In seinem Urteil vom 18.05.2011 stellt der Bundesfinanzhof klar, dass Software jeglicher Art ein immaterielles Wirtschaftsgut darstellt. Das gilt grundsätzlich auch dann, wenn es sich um System- oder Standardsoftware handelt, die auf einem Datenträger gespeichert ist. Nach § 7g Abs. 3 EStG a.F. können Steuerpflichtige für die künftige Anschaffung oder Herstellung eines Wirtschaftsguts im Sinne des Abs. 1 eine den Gewinn mindernde Rücklage bilden (Ansparabschreibung). § 7g Abs. 1 EStG a.F. betrifft die Vornahme von Sonderabschreibungen für neue bewegliche Wirtschaftsgüter des Anlagevermögens, wobei bewegliche und unbewegliche Wirtschaftsgüter nach allgemeiner Auffassung nur materielle Wirtschaftsgüter sein können. Materielle Wirtschaftsgüter sind körperliche Gegenstände. Immaterielle Wirtschaftsgüter unterscheiden sich davon durch ihre Unkörperlichkeit; es handelt sich also zumeist um geistige Werte, z.B. Ideen und Rechte. Der Kläger hatte für den beabsichtigten Ankauf von Systemsoftware für das Streitjahr 2002 eine anteilige Ansparabschreibung von 69.794 € geltend machen wollen, die das Finanzamt nach einer Außenprüfung ablehnte. Das FG erkannte die Klage an und wertete die auf Datenträgern gespeicherte Software als materielles bewegliches Wirtschaftsgut. Dem widersprach  nun der Bundesfinanzhof mit seinem Urteil, weil preisprägend nicht der Datenträger, sondern die darauf gespeicherte Software ist. Demzufolge kommt eine Ansparabschreibung nach § 7g Abs. 1 EStG in der im Streitjahr geltenden Fassung nicht in Betracht. Wie der Fall zu beurteilen wäre, wenn der Kläger zusammen mit der Systemsoftware, die Gegenstand der Ansparabschreibung war, die für deren Nutzung und Anwendung erforderliche Hardware hätte erwerben wollen, wurde im vorliegenden Verfahren nicht behandelt und beantwortet.

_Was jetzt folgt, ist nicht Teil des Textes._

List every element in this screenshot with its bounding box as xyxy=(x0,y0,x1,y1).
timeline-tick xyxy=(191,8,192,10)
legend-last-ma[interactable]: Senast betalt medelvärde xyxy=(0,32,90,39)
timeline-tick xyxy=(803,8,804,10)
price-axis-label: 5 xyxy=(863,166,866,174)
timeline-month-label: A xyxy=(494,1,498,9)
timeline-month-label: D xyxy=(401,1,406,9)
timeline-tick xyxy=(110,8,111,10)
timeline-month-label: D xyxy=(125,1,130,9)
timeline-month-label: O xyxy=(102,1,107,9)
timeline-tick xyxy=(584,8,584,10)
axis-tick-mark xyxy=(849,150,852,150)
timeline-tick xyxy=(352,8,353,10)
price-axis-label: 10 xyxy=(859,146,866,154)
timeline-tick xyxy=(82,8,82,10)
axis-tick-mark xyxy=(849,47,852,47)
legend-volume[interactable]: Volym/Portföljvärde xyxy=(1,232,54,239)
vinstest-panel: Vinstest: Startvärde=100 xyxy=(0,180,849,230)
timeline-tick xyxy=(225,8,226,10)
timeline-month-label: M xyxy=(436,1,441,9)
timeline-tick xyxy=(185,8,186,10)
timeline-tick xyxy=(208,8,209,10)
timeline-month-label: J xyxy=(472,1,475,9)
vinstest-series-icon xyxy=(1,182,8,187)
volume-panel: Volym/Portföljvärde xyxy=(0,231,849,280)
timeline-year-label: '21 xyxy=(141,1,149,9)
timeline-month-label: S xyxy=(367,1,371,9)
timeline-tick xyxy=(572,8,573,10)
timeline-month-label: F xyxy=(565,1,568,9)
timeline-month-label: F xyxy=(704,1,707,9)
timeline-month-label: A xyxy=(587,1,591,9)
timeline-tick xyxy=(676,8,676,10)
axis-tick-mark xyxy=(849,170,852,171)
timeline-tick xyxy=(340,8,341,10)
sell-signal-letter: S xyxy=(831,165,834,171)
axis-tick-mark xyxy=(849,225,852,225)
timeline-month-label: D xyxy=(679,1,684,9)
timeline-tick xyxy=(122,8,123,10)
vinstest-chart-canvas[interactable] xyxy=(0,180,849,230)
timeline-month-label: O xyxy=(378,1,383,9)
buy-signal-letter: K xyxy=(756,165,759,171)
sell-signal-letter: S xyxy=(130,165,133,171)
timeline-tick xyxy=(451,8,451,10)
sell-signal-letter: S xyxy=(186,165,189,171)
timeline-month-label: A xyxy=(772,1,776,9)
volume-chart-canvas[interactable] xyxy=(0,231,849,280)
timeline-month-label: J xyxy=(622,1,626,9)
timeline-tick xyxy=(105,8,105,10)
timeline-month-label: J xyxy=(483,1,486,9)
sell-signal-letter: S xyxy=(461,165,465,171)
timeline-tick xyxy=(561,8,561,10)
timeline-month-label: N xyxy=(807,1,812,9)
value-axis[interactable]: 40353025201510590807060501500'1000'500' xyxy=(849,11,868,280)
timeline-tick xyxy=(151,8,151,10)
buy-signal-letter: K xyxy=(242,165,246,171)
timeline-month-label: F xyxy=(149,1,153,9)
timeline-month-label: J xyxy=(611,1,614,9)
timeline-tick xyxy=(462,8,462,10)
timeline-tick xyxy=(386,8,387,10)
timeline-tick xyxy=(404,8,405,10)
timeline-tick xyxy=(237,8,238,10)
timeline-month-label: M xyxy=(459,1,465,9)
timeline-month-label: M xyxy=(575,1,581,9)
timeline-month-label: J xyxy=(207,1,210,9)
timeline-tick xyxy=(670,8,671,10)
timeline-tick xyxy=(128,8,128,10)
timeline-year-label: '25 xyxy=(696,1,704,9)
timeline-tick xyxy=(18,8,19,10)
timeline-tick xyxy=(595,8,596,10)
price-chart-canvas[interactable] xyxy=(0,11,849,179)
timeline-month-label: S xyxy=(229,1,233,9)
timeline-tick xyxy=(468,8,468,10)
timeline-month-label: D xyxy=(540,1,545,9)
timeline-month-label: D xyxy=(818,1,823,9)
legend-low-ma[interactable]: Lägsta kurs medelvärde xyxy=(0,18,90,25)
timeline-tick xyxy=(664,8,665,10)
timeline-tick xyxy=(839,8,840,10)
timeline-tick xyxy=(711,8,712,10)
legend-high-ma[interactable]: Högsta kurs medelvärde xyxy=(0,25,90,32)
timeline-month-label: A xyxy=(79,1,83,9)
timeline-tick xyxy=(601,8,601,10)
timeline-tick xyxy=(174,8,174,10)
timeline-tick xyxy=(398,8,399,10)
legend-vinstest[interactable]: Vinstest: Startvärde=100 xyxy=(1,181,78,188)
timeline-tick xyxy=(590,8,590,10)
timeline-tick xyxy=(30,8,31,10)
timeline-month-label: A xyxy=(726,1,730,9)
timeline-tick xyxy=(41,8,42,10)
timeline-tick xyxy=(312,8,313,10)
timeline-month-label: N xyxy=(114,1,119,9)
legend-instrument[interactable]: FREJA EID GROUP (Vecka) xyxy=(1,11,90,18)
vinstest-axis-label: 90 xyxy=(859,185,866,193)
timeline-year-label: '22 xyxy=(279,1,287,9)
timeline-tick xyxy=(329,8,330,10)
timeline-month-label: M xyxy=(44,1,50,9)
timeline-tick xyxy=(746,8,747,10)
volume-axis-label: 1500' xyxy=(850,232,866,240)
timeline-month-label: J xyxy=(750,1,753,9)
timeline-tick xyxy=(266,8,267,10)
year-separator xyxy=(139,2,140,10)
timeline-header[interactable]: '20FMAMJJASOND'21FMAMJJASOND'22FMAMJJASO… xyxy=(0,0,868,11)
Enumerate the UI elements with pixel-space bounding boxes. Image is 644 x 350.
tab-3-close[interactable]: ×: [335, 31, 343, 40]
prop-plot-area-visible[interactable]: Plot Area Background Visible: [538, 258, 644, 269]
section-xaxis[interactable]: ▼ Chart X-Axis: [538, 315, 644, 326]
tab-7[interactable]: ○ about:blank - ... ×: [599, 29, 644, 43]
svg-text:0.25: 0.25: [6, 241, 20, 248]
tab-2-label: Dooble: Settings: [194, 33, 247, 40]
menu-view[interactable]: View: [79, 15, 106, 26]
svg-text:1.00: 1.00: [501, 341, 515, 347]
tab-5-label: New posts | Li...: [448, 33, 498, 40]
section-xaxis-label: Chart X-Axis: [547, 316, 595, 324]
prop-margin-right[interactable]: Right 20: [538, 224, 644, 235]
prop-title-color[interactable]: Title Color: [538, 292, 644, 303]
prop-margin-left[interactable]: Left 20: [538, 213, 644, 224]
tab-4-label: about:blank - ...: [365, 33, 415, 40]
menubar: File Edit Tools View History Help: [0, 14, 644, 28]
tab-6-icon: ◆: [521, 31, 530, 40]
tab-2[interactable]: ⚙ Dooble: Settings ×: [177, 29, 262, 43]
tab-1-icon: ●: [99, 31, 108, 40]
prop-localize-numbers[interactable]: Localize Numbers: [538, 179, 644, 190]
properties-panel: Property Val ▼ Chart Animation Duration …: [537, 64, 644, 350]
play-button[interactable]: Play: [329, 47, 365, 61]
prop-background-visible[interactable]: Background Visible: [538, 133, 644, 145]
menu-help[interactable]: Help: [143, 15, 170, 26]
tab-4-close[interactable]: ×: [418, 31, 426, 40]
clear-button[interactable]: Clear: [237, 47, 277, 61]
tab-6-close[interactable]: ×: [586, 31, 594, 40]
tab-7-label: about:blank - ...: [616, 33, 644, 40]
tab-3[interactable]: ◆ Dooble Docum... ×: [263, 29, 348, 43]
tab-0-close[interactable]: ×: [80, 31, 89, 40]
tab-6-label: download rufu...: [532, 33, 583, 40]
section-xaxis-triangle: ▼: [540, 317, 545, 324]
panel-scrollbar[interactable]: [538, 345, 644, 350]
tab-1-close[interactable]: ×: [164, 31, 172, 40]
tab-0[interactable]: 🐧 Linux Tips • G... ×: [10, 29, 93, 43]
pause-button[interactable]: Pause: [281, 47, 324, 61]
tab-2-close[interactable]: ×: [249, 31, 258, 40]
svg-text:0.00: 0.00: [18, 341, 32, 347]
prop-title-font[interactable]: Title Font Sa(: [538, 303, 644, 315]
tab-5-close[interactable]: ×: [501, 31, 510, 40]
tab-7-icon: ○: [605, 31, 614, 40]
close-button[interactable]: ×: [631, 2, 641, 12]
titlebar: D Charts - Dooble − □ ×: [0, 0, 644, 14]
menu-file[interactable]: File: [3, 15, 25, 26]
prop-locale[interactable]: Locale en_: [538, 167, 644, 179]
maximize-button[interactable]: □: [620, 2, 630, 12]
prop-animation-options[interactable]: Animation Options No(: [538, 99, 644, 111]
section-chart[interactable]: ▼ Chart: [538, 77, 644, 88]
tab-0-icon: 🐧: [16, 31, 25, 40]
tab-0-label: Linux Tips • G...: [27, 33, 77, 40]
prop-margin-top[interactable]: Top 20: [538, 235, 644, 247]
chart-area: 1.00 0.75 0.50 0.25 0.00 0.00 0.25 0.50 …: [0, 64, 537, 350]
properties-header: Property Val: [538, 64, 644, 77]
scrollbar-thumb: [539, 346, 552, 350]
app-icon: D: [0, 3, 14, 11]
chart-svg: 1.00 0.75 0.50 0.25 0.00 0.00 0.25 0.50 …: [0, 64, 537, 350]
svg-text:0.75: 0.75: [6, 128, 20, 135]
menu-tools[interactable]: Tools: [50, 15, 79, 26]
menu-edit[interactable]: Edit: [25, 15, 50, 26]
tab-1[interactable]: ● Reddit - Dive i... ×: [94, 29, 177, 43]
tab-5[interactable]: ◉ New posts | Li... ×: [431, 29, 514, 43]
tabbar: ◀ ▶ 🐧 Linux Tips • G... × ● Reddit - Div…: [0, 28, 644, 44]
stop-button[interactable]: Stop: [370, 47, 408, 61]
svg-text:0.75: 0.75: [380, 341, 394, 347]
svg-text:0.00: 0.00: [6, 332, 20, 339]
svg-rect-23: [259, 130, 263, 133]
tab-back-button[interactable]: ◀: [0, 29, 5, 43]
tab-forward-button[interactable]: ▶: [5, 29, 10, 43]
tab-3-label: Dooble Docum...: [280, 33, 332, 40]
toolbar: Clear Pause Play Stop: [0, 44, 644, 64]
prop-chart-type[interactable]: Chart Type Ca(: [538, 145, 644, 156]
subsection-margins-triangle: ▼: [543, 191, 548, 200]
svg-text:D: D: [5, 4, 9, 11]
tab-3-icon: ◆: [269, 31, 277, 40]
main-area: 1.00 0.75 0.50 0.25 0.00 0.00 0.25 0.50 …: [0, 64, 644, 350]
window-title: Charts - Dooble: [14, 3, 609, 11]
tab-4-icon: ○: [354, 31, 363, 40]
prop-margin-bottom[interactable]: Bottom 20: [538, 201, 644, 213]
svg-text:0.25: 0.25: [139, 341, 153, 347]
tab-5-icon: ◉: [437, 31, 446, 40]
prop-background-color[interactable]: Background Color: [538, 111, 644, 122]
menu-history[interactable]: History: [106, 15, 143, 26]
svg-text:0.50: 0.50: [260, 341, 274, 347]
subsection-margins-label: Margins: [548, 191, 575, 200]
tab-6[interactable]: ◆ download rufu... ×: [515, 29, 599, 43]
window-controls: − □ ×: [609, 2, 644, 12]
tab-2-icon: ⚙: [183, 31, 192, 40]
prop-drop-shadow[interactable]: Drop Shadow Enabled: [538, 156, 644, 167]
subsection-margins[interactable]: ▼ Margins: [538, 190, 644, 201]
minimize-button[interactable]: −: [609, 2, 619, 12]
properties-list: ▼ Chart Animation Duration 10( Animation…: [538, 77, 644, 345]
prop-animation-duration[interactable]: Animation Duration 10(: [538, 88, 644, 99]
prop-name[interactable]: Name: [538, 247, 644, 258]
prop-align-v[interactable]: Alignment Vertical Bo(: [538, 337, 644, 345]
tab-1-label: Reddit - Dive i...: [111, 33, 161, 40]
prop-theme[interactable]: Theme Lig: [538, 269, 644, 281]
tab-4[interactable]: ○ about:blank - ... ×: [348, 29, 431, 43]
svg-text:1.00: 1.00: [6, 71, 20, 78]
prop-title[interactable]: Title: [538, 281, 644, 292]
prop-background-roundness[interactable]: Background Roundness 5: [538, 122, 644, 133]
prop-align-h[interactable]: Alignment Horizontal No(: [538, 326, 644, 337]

Anmerkung: Mit dem Unternehmensteuerreformgesetz 2008 vom 14.08.2007 wurde § 7g EStG neu gefasst. Für Wirtschaftsjahre, die nach dem 17.08.2007 enden, wurden Ansparabschreibungen durch Investitionsabzugsbeträge ersetzt. Das oben dargestellte Urteil erscheint jedoch auf die neue Rechtslage ebenso anwendbar.